Supermajority Education Fund

January 10, 2020

On December 8, Sanna Marin, a member of the left-wing Social Democratic Party, was elected as the prime minister of Finland. Although at 34 years old, she is now the world’s youngest prime minister Marin told a Finnish publication, “I have not actually ever thought about my age or my gender.” She added that she instead thinks of “the reasons I got into politics and those things for which we have won the trust of the electorate.”

Finland elected its first female prime minister in 2003, and women make up nearly 50 percent of its parliament leadership. In this most recent election, a number of other women were elected as heads of their respective parties, too, including Katri Kulmuni, 32, of the Centre Party; Maria Ohisalo, 34, of the Green Party; Li Andersson, 32, of the Left Alliance; and Anna-Maja Henriksson, 55, of the Swedish People’s Party.

According to the United Nations Women’s website, as of February 2019, only 24.3 percent of all national parliamentarians were women. As of June 2019, only 11 women were serving as Heads of State, and 12 were Head of Government. 

The U.S. notably lags in gender representation in politics: The country ranks 75th in the world when it comes to women’s leadership in politics. 

But in January 2018, there appeared to be a sea change among American women; New York magazine reported that 390 women were planning to run for the House of Representatives, while 49 women had already said they were running for Senate. In January 2019, a record 102 women were sworn into the House of Representatives, while Nancy Pelosi reclaimed her title as Speaker of the House. 

Dr.

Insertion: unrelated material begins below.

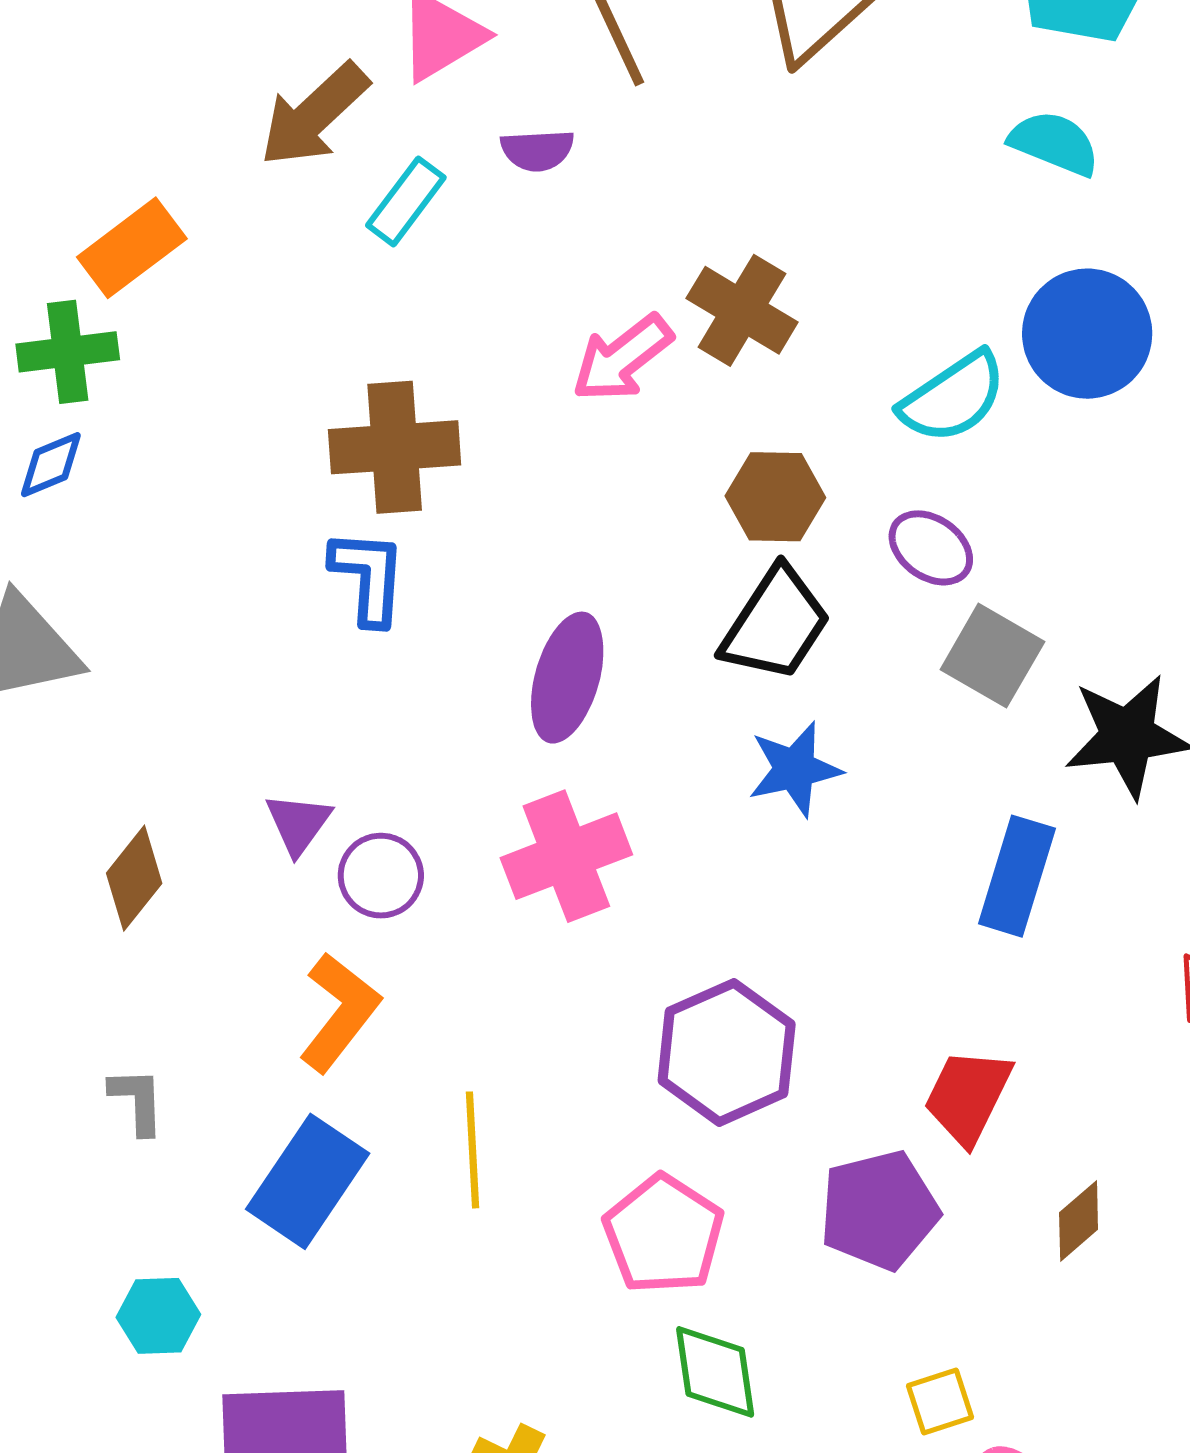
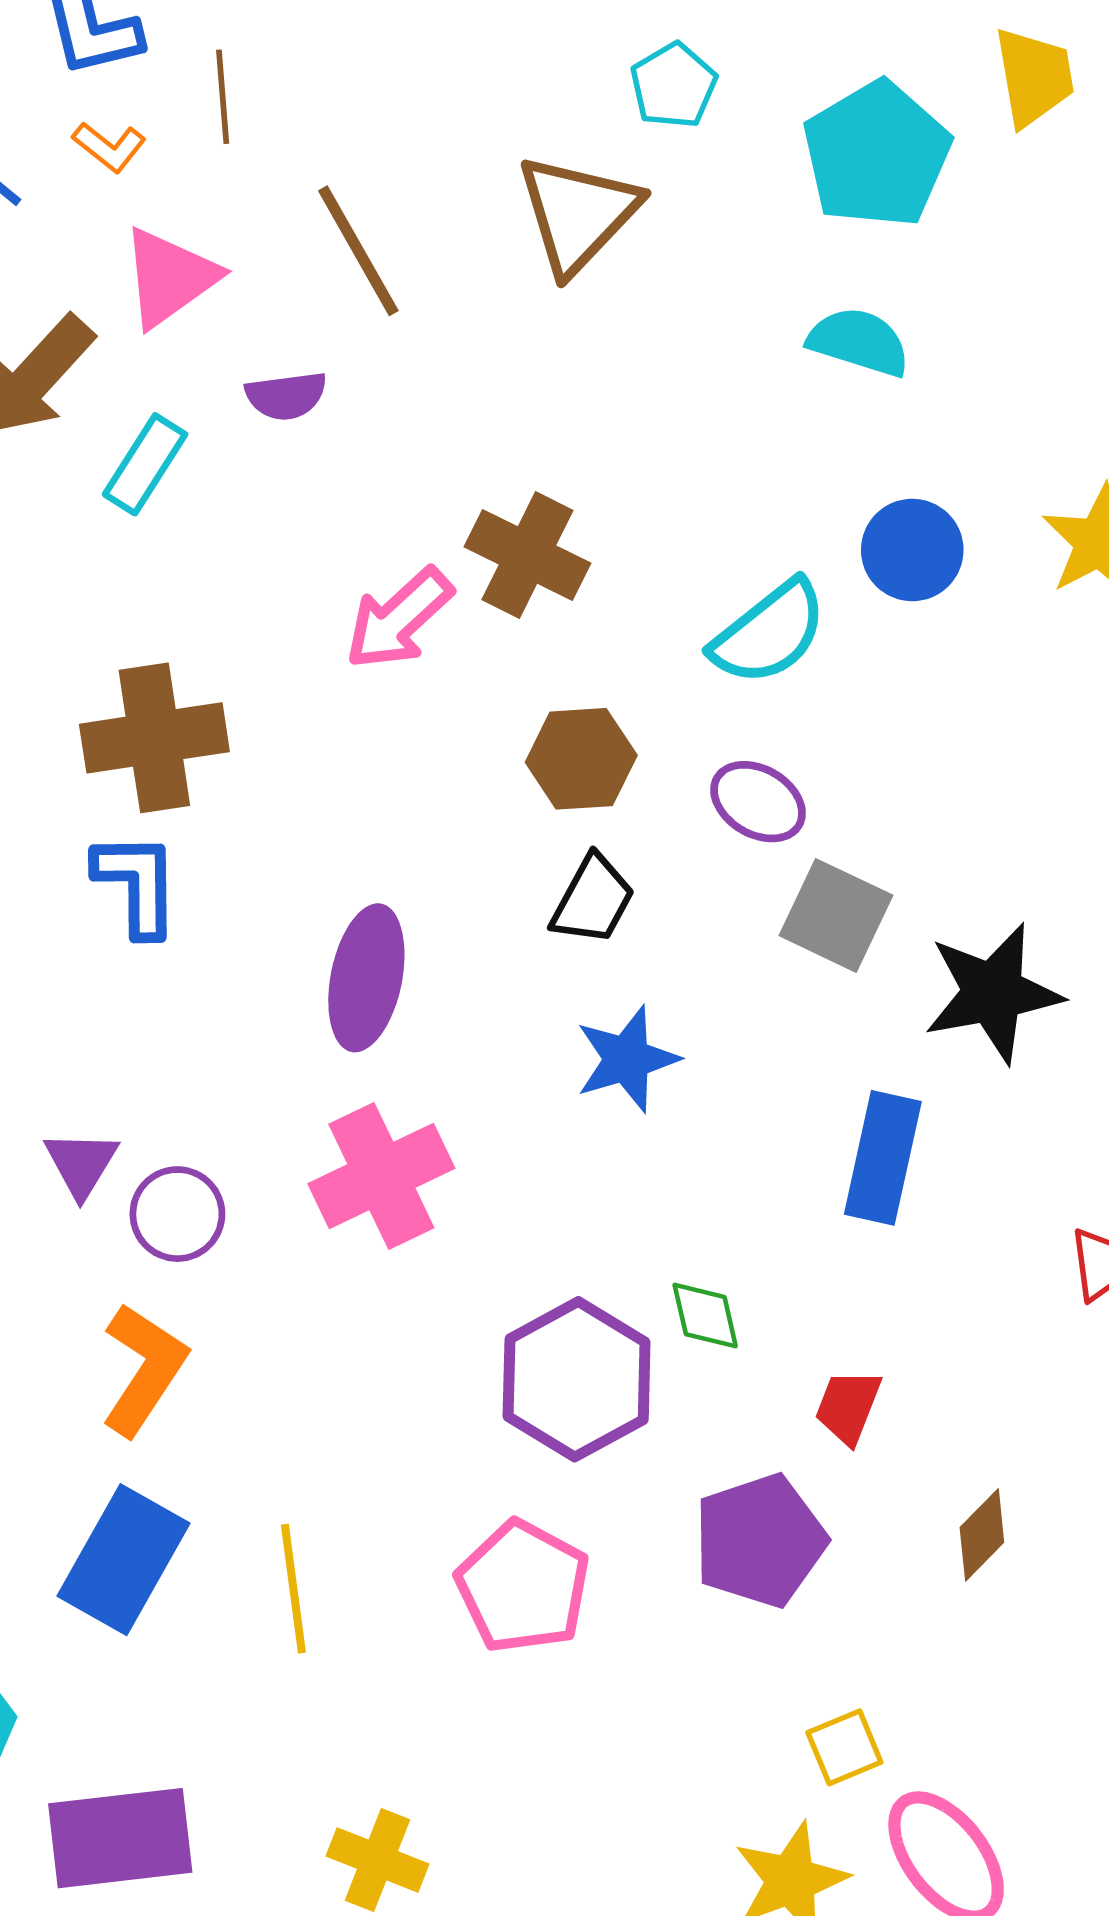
blue circle: (1087, 334) -> (912, 550), size x0.7
black trapezoid: (776, 624) -> (593, 900), size x0.7
red trapezoid: (968, 1096) -> (848, 1407), size x0.7
yellow line: (473, 1150) -> (293, 1589), moved
green diamond: (715, 1372) -> (705, 1316), moved, size x0.7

Mary Nugent, a political scientist, specializing in gender and politics, told Supermajority News that a big reason why the U.S. is behind other countries in its female leadership has to do with the fact that there aren’t enough women across the aisle in Congress. 

 “If the percent of women in Congress were the same as the percent of women in the Democratic House Caucus, for example, the U.S. would be in the top 20 countries for women’s representation (rather than 76th),” she said. 

She added that Finland’s recent victory will hopefully serve as an example for countries that have not yet put a woman in a significant leadership position, such as President of the United States of America. 

“Less than 15 percent of politicians around the world are under 40, and only 2 percent of parliamentarians in the world are under 30,” Nugent said. “I think it’s also important that Sanna Marin’s leadership comes at a time when there are other examples we can point to—Jacinda Ardern in New Zealand and women in Congress like AOC and Lauren Underwood—that means that we are slowly moving towards young women in politics being a norm rather than the exception.”